DevOps & Workflow5 min read

    How to remove a file from git history

    Share

    A normal git rm followed by a commit removes a file from future commits, but every prior commit still contains it. For a leaked credential, an accidentally committed .env file, or a 500 MB binary that ballooned the repo, that's not enough — you have to rewrite every commit that ever touched the file.

    This is one of the few times in git where rewriting history is the correct answer. The trade-off is that every collaborator has to re-clone or rebase, because all commit SHAs change.

    Before you do anything else: if you're scrubbing a secret (API key, password, private key), assume it's already been seen. Rotate the secret first, then clean history. History rewrites only buy you defense in depth.


    Pick the right tool

    There are three options. Use them in this order of preference:

    1. git filter-repo — the official recommended tool. Fast, scriptable, modern. The git project deprecated git filter-branch in favor of it.
    2. BFG Repo-Cleaner — a Java tool focused on the common cases (delete files, replace strings). Faster than filter-branch, simpler than filter-repo for everyday tasks.
    3. git filter-branch — built into git, but slow, error-prone, and officially discouraged. Use only if you can't install anything else.

    Both filter-repo and BFG require a fresh clone (git clone --mirror for BFG, or run filter-repo on a fresh clone) — they refuse to run on a repository with uncommitted changes or active worktrees.


    Install git filter-repo

    # Debian / Ubuntu
    sudo apt install git-filter-repo
    
    # macOS
    brew install git-filter-repo
    
    # pip (any platform)
    pip install git-filter-repo
    

    Check it works:

    git filter-repo --version
    

    Remove a single file from all history

    Mirror-clone the repo so you have all refs and don't disturb your working clone:

    git clone --mirror git@github.com:org/repo.git repo.git
    cd repo.git
    git filter-repo --invert-paths --path path/to/secret.env
    

    --invert-paths means "keep everything except this path". Without it, you'd keep only that path.

    When done, push the rewritten history:

    git push --force
    

    (Mirror clones automatically push all refs.)


    Remove a directory

    git filter-repo --invert-paths --path config/secrets/
    

    Trailing slash is optional.

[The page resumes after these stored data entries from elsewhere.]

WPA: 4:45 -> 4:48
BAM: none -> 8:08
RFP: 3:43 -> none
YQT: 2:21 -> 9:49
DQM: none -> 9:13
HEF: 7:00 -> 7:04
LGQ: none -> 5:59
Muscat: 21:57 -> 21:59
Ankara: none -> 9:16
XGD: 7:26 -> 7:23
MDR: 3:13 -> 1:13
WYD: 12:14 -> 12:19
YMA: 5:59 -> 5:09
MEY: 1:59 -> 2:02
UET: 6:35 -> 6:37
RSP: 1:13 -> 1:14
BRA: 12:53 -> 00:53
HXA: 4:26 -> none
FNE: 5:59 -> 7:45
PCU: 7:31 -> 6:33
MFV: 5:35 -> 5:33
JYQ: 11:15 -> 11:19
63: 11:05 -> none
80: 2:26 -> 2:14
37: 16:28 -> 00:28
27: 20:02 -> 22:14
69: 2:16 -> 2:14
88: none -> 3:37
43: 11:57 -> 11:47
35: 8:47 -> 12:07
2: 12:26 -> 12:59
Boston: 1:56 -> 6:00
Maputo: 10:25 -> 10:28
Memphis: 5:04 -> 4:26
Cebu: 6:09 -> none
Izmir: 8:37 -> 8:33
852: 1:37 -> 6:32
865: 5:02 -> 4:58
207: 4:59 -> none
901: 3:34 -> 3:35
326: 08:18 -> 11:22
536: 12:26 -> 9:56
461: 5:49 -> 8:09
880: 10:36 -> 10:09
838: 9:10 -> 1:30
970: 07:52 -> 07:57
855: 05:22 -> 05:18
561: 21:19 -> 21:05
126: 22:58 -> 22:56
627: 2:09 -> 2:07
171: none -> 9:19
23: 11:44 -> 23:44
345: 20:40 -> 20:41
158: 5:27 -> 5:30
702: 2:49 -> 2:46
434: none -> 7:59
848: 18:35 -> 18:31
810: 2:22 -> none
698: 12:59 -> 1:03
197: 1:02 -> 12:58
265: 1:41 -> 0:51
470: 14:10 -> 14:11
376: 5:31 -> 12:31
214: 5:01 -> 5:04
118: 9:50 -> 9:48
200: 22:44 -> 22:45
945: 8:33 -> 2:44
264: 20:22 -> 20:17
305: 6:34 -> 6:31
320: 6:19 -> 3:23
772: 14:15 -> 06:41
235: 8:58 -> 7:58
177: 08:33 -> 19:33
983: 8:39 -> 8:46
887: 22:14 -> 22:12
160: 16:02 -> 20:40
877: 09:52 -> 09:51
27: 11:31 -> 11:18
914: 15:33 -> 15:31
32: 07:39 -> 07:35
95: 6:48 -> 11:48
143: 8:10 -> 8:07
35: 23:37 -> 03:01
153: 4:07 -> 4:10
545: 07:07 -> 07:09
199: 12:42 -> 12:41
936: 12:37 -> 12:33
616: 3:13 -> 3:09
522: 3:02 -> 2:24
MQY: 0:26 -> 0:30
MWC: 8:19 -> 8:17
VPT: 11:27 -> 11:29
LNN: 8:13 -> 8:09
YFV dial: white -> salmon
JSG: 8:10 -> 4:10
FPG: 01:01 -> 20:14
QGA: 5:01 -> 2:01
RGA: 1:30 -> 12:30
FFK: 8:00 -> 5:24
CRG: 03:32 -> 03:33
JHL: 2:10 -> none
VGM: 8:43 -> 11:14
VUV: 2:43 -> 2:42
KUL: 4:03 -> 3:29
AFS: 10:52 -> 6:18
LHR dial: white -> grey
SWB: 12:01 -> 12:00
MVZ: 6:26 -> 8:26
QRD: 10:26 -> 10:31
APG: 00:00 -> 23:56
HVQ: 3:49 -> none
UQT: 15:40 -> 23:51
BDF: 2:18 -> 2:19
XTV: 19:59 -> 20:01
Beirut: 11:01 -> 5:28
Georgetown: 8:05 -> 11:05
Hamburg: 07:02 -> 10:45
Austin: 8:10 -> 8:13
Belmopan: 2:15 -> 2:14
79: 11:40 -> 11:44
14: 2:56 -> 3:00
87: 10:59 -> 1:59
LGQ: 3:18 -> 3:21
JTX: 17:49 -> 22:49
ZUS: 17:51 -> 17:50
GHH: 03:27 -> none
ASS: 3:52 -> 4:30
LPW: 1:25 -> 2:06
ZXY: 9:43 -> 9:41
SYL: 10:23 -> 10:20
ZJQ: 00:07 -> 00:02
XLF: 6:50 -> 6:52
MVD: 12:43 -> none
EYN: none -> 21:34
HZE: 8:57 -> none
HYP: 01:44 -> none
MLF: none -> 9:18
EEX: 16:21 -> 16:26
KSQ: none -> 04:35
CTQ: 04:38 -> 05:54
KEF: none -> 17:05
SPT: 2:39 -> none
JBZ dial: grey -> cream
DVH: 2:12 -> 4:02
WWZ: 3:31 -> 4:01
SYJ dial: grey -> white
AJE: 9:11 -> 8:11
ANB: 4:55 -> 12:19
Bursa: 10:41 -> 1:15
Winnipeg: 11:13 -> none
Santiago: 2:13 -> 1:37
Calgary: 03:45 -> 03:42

Use --path-glob for wildcards:

    git filter-repo --invert-paths --path-glob '*.pem'
    git filter-repo --invert-paths --path-glob 'dist/*.zip'
    

    Replace specific strings (e.g. leaked tokens) without removing files

    If a secret is embedded inside a file that should remain in history, scrub the string instead of deleting the file:

    echo 'AKIA1234567890ABCDEF==>REDACTED' > replacements.txt
    git filter-repo --replace-text replacements.txt
    

    Each line is pattern==>replacement. Patterns can be literals, regex (regex:^password=.*$), or globs.


    Remove the largest blobs (size cleanup)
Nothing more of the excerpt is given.